The use of invertebrate organisms has become a mainstay of aging research, leading to the identification of hundreds of aging genes. Emphasizing the utility of these studies, at least some of these genes and pathways have conserved effects on longevity in mammals. In taking stock of the progress, it is clear that a new, more system wide approach is required to effective move forward. As we see it, there are two main questions that need to be answered: (1) Given that there are hundreds of aging genes, in which altered expression is associated with lifespan extension, in an organism, how many pathways do they represent and how can they be delineated?;(2) what are the mechanisms that drive aging in invertebrate aging models and are they conserved? This latter question has remained stubbornly refractory to a variety of approaches in the aging research field. With an eye toward answering these two questions, in this proposal three research groups with complementary expertise have joined forces to develop a comprehensive understanding of replicative aging in Saccharomyces cerevisiae using a combination of high throughput and state-of-the-art approaches. Dr. Kennedy (in collaboration with Dr. Matt Kaeberlein at the University of Washington) has just completed a genome-wide screen of yeast ORF knockouts for enhanced replicative lifespan.

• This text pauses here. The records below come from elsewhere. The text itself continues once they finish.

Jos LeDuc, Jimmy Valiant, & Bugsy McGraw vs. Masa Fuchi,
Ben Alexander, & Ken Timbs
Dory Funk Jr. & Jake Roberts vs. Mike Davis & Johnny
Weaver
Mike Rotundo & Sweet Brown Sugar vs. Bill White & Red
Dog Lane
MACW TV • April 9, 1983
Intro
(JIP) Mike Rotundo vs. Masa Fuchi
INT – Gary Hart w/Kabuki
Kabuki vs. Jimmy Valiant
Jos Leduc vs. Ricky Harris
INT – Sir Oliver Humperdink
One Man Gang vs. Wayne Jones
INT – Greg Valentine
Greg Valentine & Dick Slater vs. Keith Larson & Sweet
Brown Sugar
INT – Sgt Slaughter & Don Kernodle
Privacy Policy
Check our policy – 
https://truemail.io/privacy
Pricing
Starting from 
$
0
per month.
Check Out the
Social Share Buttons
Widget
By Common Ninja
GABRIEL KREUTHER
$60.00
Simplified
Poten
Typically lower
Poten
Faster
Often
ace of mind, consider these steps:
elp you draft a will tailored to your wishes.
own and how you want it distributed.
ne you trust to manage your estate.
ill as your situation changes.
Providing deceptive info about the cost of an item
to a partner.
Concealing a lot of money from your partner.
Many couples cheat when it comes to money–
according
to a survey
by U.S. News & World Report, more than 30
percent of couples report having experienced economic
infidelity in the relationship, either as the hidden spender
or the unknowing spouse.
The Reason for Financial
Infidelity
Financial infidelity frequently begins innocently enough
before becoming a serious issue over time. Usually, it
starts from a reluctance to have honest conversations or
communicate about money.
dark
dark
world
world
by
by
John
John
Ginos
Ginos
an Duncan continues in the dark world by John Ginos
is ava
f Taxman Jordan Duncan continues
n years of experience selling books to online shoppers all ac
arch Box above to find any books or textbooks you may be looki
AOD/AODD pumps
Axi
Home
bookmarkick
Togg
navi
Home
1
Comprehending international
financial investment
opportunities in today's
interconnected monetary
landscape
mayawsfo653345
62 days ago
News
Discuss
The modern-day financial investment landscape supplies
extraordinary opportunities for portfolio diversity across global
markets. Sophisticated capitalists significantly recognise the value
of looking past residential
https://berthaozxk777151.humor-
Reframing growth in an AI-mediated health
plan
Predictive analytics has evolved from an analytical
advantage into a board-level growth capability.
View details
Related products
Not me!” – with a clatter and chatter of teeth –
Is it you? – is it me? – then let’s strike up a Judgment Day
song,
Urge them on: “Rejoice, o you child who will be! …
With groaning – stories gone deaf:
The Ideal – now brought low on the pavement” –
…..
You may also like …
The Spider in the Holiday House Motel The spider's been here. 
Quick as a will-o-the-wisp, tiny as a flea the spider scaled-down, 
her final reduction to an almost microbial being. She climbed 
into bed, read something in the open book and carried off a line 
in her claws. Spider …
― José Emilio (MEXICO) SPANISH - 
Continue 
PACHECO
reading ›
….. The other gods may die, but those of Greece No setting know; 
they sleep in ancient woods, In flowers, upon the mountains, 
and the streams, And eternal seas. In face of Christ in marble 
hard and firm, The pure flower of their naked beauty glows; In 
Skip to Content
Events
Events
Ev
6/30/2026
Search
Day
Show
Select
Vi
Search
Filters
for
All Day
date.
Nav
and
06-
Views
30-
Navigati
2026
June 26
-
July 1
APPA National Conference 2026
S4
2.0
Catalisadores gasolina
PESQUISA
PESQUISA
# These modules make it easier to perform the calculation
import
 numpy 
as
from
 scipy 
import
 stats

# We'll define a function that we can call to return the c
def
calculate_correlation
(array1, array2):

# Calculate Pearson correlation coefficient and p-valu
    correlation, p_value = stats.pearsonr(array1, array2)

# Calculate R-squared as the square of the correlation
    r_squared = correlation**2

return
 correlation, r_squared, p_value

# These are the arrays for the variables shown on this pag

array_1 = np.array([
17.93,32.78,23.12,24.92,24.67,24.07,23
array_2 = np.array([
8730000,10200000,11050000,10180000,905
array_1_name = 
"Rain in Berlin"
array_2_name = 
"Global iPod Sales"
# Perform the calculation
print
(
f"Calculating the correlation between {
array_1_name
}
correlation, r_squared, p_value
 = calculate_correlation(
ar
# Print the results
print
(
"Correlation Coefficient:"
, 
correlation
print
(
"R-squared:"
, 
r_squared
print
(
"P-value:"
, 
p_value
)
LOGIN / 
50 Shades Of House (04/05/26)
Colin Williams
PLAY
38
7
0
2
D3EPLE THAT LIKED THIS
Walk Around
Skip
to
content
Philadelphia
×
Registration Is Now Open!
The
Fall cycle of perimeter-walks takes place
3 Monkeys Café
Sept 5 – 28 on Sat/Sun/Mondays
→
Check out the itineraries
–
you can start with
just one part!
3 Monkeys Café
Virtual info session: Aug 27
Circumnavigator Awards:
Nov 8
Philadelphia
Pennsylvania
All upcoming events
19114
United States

In Aim 1, we will develop the largest epistasis network of aging using the high-throughput capacity of the Kennedy lab to functionally assess which downstream pathways are required for lifespan extension in a set of representative yeast aging genes.
In Aim 2, Dr. Li's research group will use a newly developed microfluidic system to determine the state of pathways purported to be involved in aging in the context of long-lived yeast mutants and in Aim 3, Dr. Brem's group will use RNA sequencing to develop a comprehensive gene expression analysis dataset in a range of long-lived mutants. These latter two approaches will help determine the cellular consequences of longevity mutants and by combing those with the epistasis studies in Aim 1, we will generate a comprehensive understanding of replicative aging, identifying the pathways involved and moving toward a mechanistic understanding of longevity.
Understanding the pathways that regulate aging is of critical importance to medical research. The field has come to understand that aging is the biggest risk factor in a range of chronic diseases that are principle causes of morbidity and mortality in the United States. Moreover, slowing aging in model organisms does not just extend lifespan but, more importantly, delays the onset and progression of these diseases. In this proposal, a key step forward, we take a comprehensive system-wide approach to understand aging in a commonly studied model organism: yeast. To date, studies in yeast have led in large part to the identification of two pathways (TOR and Sirtuins) that are among the most studied in mammals, lending strength to the hypothesis that the knowledge we gain from studies in yeast will be applicable to human aging.